Systemd-nspawn for fun and…well, mostly for fun
systemd-nspawn
has been called “chroot on steroids”,
but if you think of it as Docker with a slightly different target
you wouldn’t be far wrong, either. It can be used to spawn containers
on your host, and has a variety of options for configuring the
containerized environment through the use of private networking, bind
mounts, capability controls, and a variety of other facilities that
give you flexible container management.
There are many different ways in which it can be used. I’m going to focus on one that’s a bit of a corner use case that I find particularly interesting. In this article we’re going to explore how we can use systemd-nspawn to spawn lightweight containers for architectures other than that of our host system.
Why systemd-nspawn?⌗
While everything described in this article could be accomplished
through the use of chroot
and a chunk of additional configuration,
using systemd-nspawn
makes it much easier. For example,
systemd-nspawn
takes care of making virtual filesystems like
/proc
, /sys
, and a minimal /dev
available inside the container
(without which some programs simply won’t work). And of course
systemd-nspawn
takes care of cleaning up these mounts when the
container exits.

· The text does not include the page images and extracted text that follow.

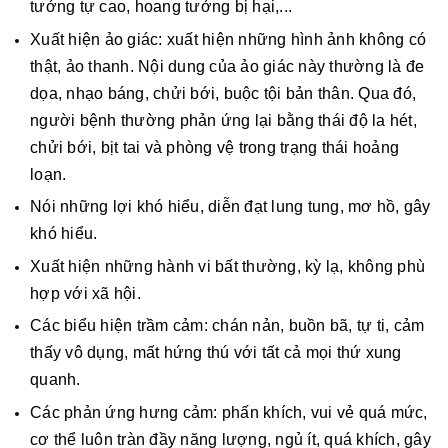
tưởng tự cao, hoang tưởng bị hại,...
Xuất hiện ảo giác: xuất hiện những hình ảnh không có
thật, ảo thanh. Nội dung của ảo giác này thường là đe
dọa, nhạo báng, chửi bới, buộc tội bản thân. Qua đó,
người bệnh thường phản ứng lại bằng thái độ la hét,
chửi bới, bịt tai và phòng vệ trong trạng thái hoảng
loạn.
Nói những lợi khó hiểu, diễn đạt lung tung, mơ hồ, gây
khó hiểu.
Xuất hiện những hành vi bất thường, kỳ lạ, không phù
hợp với xã hội.
Các biểu hiện trầm cảm: chán nản, buồn bã, tự ti, cảm
thấy vô dụng, mất hứng thú với tất cả mọi thứ xung
quanh.
Các phản ứng hưng cảm: phấn khích, vui vẻ quá mức,
cơ thể luôn tràn đầy năng lượng, ngủ ít, quá khích, gây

For a simple container, this:
# systemd-nspawn -D /mnt /some/command
Is roughly equivalent to:
# mount -o bind /proc /mnt/proc
# mount -o bind /sys /mnt/sys
# mount -t tmpfs tmpfs /mnt/run
# mount -t tmpfs tmpfs /mnt/dev
# ...populate /mnt/dev here...
# chroot /mnt /some/command
# umount /mnt/dev
# umount /mnt/run
# umount /mnt/sys
# umount /mnt/proc
systemd-nspawn
does all of this for us, and does much of it via
private mount namespaces so that the temporary filesystems aren’t
visible from the host.
In which we perform magic⌗
Linux allows you to run binaries intended for other architectures via the binfmt-misc subsystem, which allows you to use bits at the beginning of a file to match against an appropriate interpreter. This can be used, for example, to make Java binaries directly executable. We’re going to use this technique to accomplish the following:
- Teach our system how to run Raspberry Pi ARM binaries, and
- Allow us to spawn a
systemd-nspawn
container into a Raspberry Pi filesystem.
When a systemd
-based system boots, the systemd-binfmt service
(if it’s enabled) will automatically register configurations found in
/etc/binfmt.d
or /usr/lib/binfmt.d
. You can set these up by hand,
of course, but we’re going to take the easy route and install the
qemu-user-static
package, which includes both the necessary binfmt.d
configuration files as well as the associated emulators:
# dnf -y install qemu-user-static
The qemu-user-static
package on my system has installed, among other files,
/usr/lib/binfmt.d/qemu-arm.conf
, which looks like this:
:qemu-arm:M::\x7fELF\x01\x01\x01\x00\x00\x00\x00\x00\x00\x00\x00\x00\x02\x00\x28\x00:\xff\xff\xff\xff\xff\xff\xff\x00\xff\xff\xff\xff\xff\xff\xff\xff\xfe\xff\xff\xff:/usr/bin/qemu-arm-static:
This gets registered with /proc/sys/fs/binfmt_misc/register
and
informs the kernel that there is a new binfmt called qemu-arm
, and
that files that contain the specified byte pattern in the header
should be handled with /usr/bin/qemu-arm-static
.
With all this set up, we can mount a Raspberry Pi filesystem (I’m starting with minibian)…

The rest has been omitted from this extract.